> PROMPT: Select the lines of the records containing the word "óleo" and list them.

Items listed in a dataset
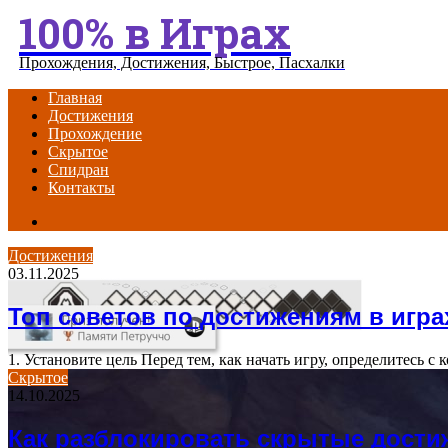
100% в Играх
Menu
Прохождения, Достижения, Быстрое, Пасхалки
Главная
Достижения
Прохождение
Скрытое
Спидран
Контакты
Search
for
Достижения
03.11.2025
Топ советов по достижениям в игра
1. Установите цель Перед тем, как начать игру, определитесь 
Скрытое
14.10.2025
Как разблокировать скрытые дости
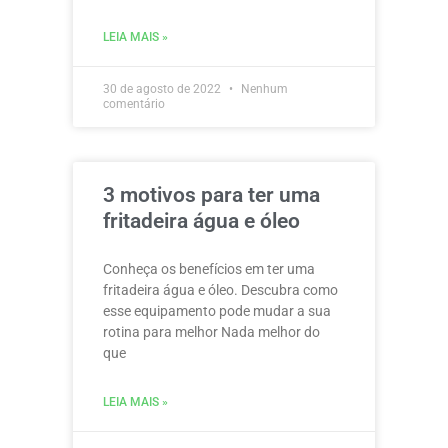
LEIA MAIS »
30 de agosto de 2022
Nenhum
comentário
3 motivos para ter uma
fritadeira água e óleo
Conheça os benefícios em ter uma
fritadeira água e óleo. Descubra como
esse equipamento pode mudar a sua
rotina para melhor Nada melhor do
que
LEIA MAIS »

> OUTPUT FOR THIS TASK:
fritadeira água e óleo
fritadeira água e óleo. Descubra como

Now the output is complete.